Scan the entries for lines with the word "Beckum" and copy those lines.

[[ Data for this task open ]]

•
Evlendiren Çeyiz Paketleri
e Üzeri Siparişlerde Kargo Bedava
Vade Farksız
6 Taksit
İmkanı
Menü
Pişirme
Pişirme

[[ Data for this task closed ]]
[[ Data for this task open ]]

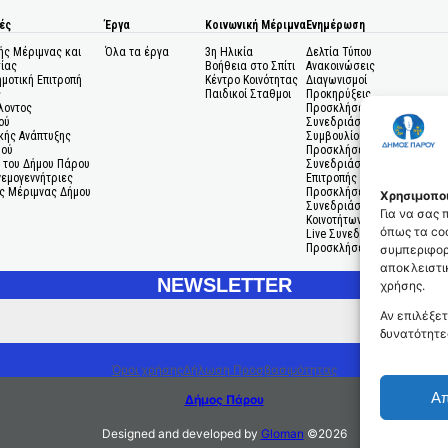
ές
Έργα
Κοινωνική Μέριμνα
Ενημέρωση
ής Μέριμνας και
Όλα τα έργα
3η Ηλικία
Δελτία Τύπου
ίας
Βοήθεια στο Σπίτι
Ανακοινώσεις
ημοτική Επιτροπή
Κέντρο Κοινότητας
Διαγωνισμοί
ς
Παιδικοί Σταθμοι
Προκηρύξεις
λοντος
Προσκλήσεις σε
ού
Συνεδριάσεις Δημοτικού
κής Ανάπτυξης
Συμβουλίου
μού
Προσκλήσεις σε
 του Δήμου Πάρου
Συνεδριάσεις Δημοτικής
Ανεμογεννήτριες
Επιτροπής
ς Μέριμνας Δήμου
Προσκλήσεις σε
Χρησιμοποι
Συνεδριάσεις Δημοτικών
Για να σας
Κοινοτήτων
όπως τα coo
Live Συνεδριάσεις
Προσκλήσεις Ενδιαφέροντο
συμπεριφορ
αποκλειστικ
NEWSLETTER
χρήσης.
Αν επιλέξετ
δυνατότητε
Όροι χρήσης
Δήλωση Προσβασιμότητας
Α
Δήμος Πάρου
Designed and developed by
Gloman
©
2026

[[ Data for this task closed ]]
[[ Data for this task open ]]

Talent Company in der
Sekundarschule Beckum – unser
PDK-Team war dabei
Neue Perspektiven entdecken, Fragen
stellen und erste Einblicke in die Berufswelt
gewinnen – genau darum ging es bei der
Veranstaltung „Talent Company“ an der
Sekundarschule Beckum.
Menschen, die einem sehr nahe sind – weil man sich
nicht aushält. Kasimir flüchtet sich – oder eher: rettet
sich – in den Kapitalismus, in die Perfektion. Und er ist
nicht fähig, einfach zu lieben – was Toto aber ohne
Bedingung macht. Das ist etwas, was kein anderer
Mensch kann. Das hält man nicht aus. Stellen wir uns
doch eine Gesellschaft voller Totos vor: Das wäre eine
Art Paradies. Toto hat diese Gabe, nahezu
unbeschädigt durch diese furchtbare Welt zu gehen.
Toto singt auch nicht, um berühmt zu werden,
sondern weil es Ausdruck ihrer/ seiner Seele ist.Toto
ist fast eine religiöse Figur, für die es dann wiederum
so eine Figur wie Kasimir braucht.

[[ Data for this task closed ]]

Result of the exercise =
Sekundarschule Beckum – unser
Sekundarschule Beckum.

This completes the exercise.